__TASK DIRECTIONS__
With the pictures omitted, output word for word the lines from the one containing "feat is followed" through the end of the records.
+--
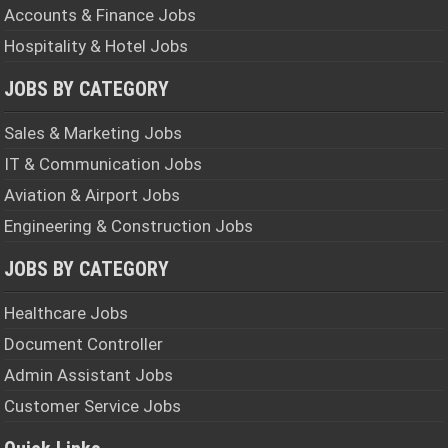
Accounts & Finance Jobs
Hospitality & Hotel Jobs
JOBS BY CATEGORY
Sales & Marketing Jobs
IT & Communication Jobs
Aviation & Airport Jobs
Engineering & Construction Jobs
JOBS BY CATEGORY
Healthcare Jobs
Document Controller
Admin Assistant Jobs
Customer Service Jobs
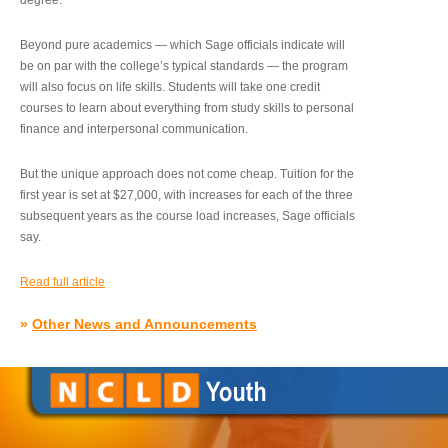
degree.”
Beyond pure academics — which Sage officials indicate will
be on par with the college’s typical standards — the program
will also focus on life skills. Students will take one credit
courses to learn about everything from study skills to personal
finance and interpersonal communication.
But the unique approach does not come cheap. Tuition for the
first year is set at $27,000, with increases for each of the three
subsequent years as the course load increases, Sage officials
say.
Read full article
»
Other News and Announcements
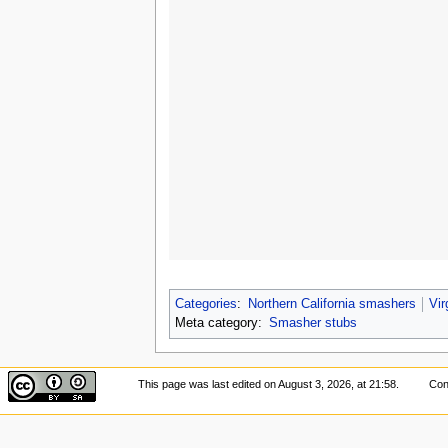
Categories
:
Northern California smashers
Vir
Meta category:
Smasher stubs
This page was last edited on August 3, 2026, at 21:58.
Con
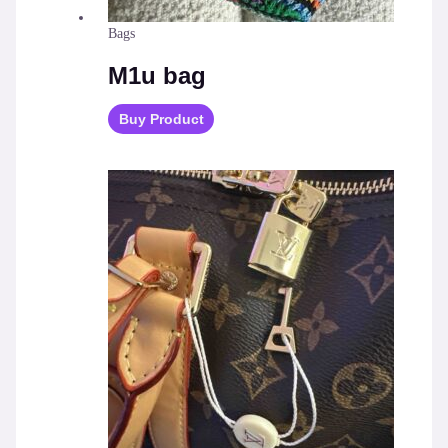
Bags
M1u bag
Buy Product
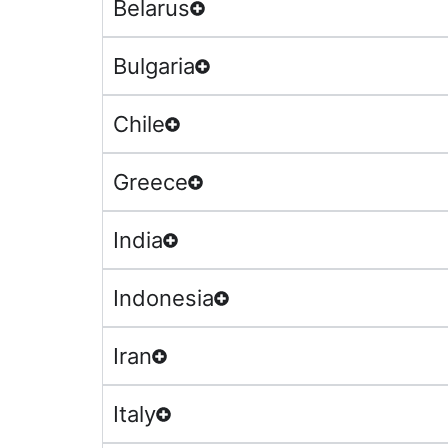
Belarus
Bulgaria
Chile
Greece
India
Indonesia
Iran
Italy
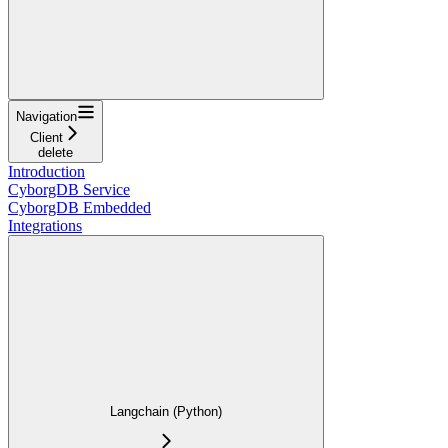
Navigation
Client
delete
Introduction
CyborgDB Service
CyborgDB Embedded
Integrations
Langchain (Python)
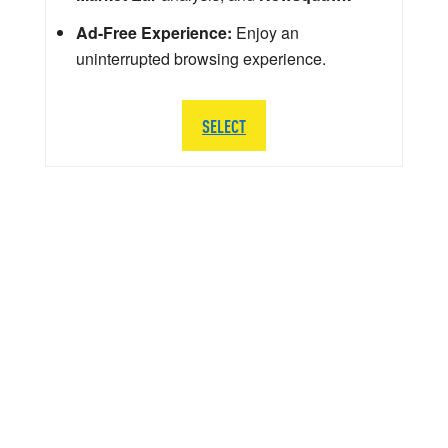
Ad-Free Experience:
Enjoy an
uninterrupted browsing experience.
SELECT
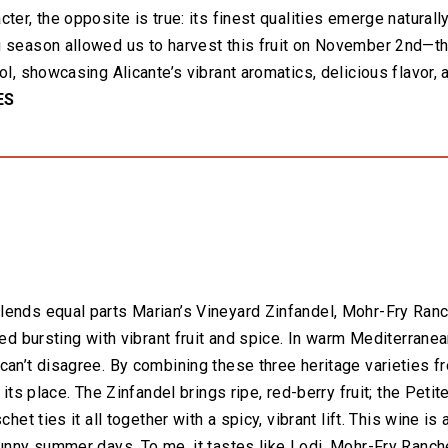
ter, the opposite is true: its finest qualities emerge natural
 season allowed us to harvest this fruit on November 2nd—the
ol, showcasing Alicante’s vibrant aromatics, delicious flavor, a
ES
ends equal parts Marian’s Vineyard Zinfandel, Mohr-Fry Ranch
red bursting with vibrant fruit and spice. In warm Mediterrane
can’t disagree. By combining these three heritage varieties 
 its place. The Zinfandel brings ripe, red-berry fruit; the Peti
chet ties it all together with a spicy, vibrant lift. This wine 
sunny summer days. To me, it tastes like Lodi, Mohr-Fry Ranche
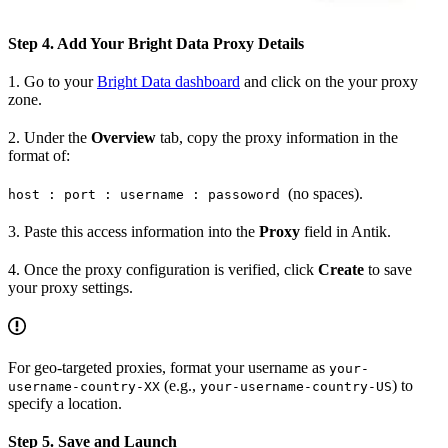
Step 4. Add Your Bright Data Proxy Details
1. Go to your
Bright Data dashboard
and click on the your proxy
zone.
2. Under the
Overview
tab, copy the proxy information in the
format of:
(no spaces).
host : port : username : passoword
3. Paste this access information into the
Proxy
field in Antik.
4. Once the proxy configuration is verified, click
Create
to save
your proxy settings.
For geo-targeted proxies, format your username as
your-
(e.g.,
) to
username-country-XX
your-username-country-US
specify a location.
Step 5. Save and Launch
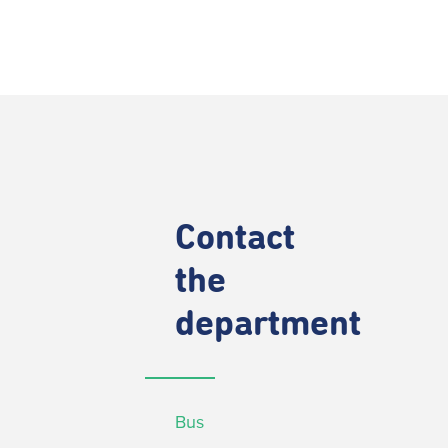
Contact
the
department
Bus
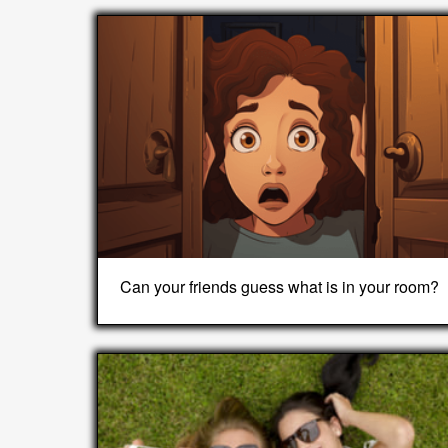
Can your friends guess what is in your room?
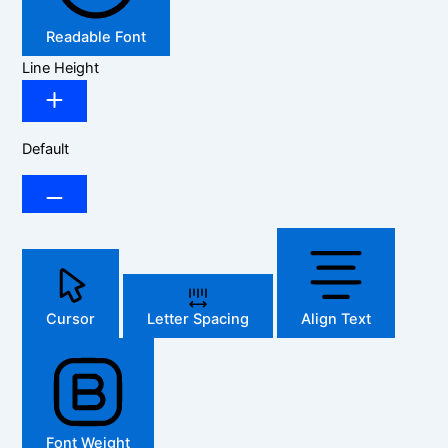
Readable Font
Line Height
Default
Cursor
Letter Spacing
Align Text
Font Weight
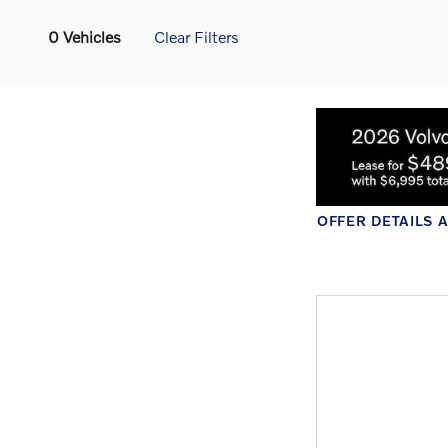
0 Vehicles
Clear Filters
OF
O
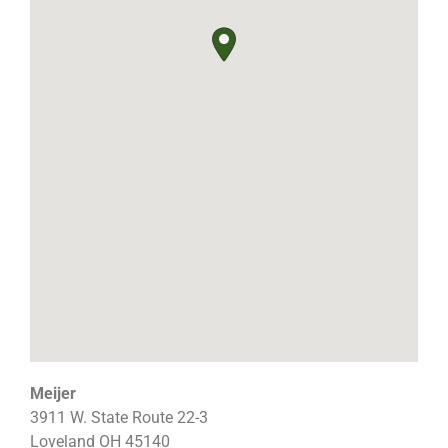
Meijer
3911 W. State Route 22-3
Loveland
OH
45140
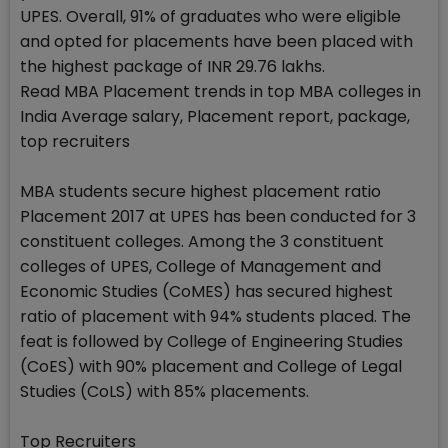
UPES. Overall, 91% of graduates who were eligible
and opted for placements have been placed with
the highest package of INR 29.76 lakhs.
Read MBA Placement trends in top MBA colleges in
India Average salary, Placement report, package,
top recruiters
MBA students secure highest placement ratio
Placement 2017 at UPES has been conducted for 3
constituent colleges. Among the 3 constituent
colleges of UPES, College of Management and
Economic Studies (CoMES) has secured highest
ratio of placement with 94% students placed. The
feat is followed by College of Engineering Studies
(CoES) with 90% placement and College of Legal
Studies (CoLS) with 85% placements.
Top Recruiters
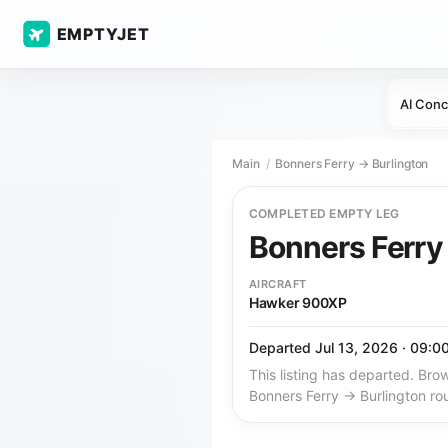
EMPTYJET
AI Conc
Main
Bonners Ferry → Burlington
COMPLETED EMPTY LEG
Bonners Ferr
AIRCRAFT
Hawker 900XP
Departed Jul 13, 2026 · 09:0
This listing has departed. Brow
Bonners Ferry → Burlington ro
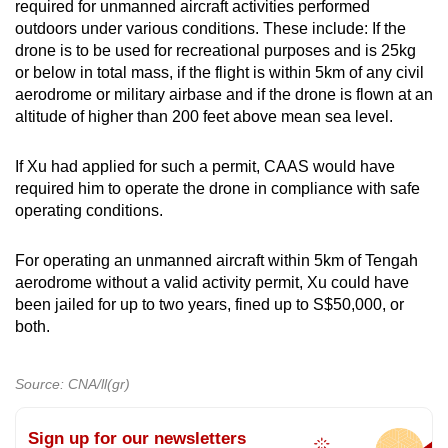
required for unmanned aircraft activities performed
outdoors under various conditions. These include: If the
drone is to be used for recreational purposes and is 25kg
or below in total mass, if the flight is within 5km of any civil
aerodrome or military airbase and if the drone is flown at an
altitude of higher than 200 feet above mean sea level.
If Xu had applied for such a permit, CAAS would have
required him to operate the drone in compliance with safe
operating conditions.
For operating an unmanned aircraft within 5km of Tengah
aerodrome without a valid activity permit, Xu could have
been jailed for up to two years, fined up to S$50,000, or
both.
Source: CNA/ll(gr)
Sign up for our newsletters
+--
__TASK RESULT__
feat is followed by College of Engineering Studies
(CoES) with 90% placement and College of Legal
Studies (CoLS) with 85% placements.
Top Recruiters
EMPTYJET
AI Conc
Main
Bonners Ferry → Burlington
COMPLETED EMPTY LEG
Bonners Ferr
AIRCRAFT
Hawker 900XP
Departed Jul 13, 2026 · 09:0
This listing has departed. Brow
Bonners Ferry → Burlington ro
required for unmanned aircraft activities performed
outdoors under various conditions. These include: If the
drone is to be used for recreational purposes and is 25kg
or below in total mass, if the flight is within 5km of any civil
aerodrome or military airbase and if the drone is flown at an
altitude of higher than 200 feet above mean sea level.
If Xu had applied for such a permit, CAAS would have
required him to operate the drone in compliance with safe
operating conditions.
For operating an unmanned aircraft within 5km of Tengah
aerodrome without a valid activity permit, Xu could have
been jailed for up to two years, fined up to S$50,000, or
both.
Source: CNA/ll(gr)
Sign up for our newsletters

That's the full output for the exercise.